A margine del rilascio dei primi dati del 7° Censimento generale dell’Agricoltura dell’Istat – i risultati definitivi verranno diffusi nella primavera del 2022 e che a partire da quest’anno la rilevazione censuaria passerà da decennale a permanente -, Franco Verrascina, presidente della Copagri, sottolinea come l’agricoltura nel nostro Paese è un settore estremamente resiliente. Grazie al lavoro e al senso di responsabilità delle migliaia di addetti il comparto ha retto bene alle innumerevoli difficoltà che ne hanno frenato lo sviluppo negli ultimi anni e non va dimenticato la drammatica pandemia di Coronavirus di cui ancora oggi si continuano a sentire gli effetti.
E prosegue:
“Siamo orgogliosi di aver contribuito, grazie alla presenza capillare e al grande lavoro del CAA-CAF AGRI, il Centro Autorizzato di Assistenza Agricola della Copagri, alla riuscita di un’indagine di fondamentale importanza che, coinvolgendo oltre 1,7 milioni di aziende, ci ha permesso di avere una lettura approfondita della struttura del settore agricolo e zootecnico, sia dal punto di vista tematico che per quanto riguarda la localizzazione territoriale delle diverse attività produttive, elemento decisivo per comprenderne le dinamiche di sviluppo e per delineare le basi delle future politiche agricole del Paese”.

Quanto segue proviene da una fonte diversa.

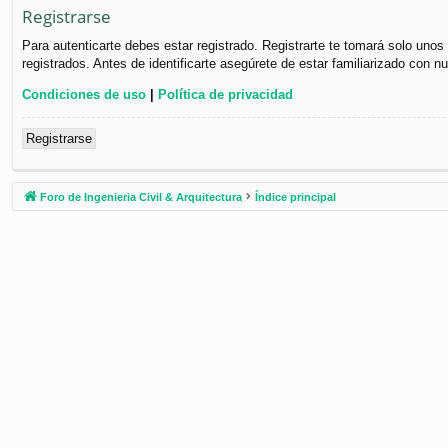
Registrarse
Para autenticarte debes estar registrado. Registrarte te tomará solo uno
registrados. Antes de identificarte asegúrete de estar familiarizado con n
Condiciones de uso
|
Política de privacidad
Registrarse
Foro de Ingenieria Civil & Arquitectura
Índice principal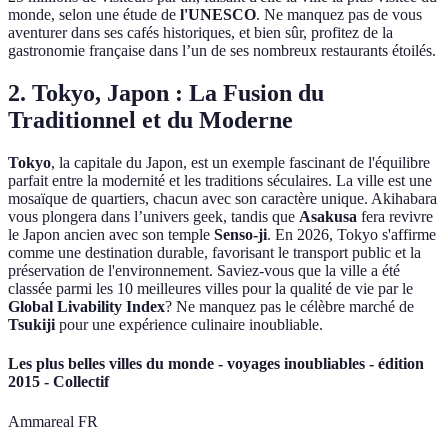
monde, selon une étude de
l'UNESCO
. Ne manquez pas de vous
aventurer dans ses cafés historiques, et bien sûr, profitez de la
gastronomie française dans l’un de ses nombreux restaurants étoilés.
2. Tokyo, Japon : La Fusion du
Traditionnel et du Moderne
Tokyo
, la capitale du Japon, est un exemple fascinant de l'équilibre
parfait entre la modernité et les traditions séculaires. La ville est une
mosaïque de quartiers, chacun avec son caractère unique. Akihabara
vous plongera dans l’univers geek, tandis que
Asakusa
fera revivre
le Japon ancien avec son temple
Senso-ji
. En 2026, Tokyo s'affirme
comme une destination durable, favorisant le transport public et la
préservation de l'environnement. Saviez-vous que la ville a été
classée parmi les 10 meilleures villes pour la qualité de vie par le
Global Livability Index
? Ne manquez pas le célèbre marché de
Tsukiji
pour une expérience culinaire inoubliable.
Les plus belles villes du monde - voyages inoubliables - édition
2015 - Collectif
Ammareal FR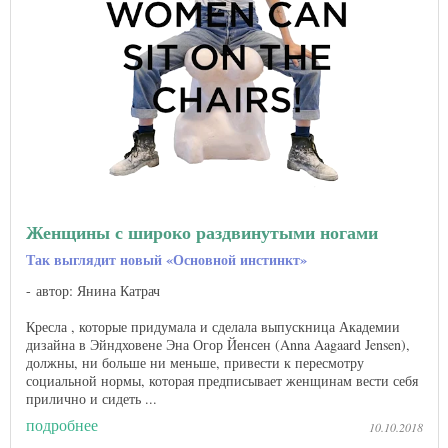
Женщины с широко раздвинутыми ногами
Так выглядит новый «Основной инстинкт»
автор: Янина Катрач
Кресла , которые придумала и сделала выпускница Академии
дизайна в Эйндховене Эна Огор Йенсен (Anna Aagaard Jensen),
должны, ни больше ни меньше, привести к пересмотру
социальной нормы, которая предписывает женщинам вести себя
прилично и сидеть ...
подробнее
10.10.2018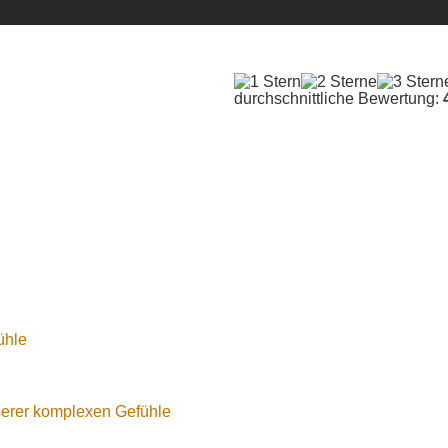
durchschnittliche Bewertung:
ühle
serer komplexen Gefühle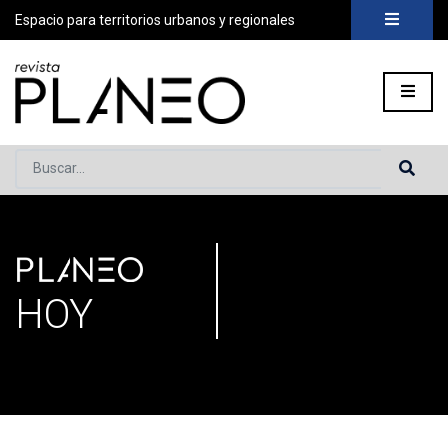
Espacio para territorios urbanos y regionales
Buscar...
PLANEO
Portada
»
Secciones
»
Página 38
HOY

Inoltre, aggiunge il presidente Verrascina, “la fotografia che emerge dal Censimento è quella di un’agricoltura sempre più giovane e dinamica, con tantissime imprese a conduzione femminile e con una crescente attenzione agli sviluppi della ricerca e alle sue applicazioni, ma anche alla digitalizzazione, tanto che in dieci anni è quadruplicata l’informatizzazione delle aziende agricole, e all’innovazione, con un’azienda agricola su dieci che ha effettuato almeno un investimento in tale ambito; un comparto che ha saputo reggere l’urto causato dalle diverse crisi che ha attraversato e che è riuscito a farlo aggregandosi e adattandosi ai cambiamenti, differenziando l’offerta e abbracciando convintamente la multifunzionalità, che è la vera e propria chiave di volta della sostenibilità economia del Primario: lo dimostra la grande crescita degli agriturismi, delle fattorie didattiche, dell’agricoltura sociale e di tutte le attività connesse”.
“I dati mostrano che il primario, nonostante il sensibile calo in tutte le regioni, e soprattutto al Centro-sud, del numero di aziende, più che dimezzatosi nell’ultimo ventennio (-63,8%), e la flessione di minore entità della Superficie Agricola Utilizzata-SAU (-20,8%) e della Superficie Agricola Totale-SAT (-26,4%), ha saputo dare un contributo imprescindibile per assicurare la stabilità socio-economica del Paese e ha tutte le carte in regole per continuare a giocare un ruolo da protagonista per il rilancio dell’Italia”.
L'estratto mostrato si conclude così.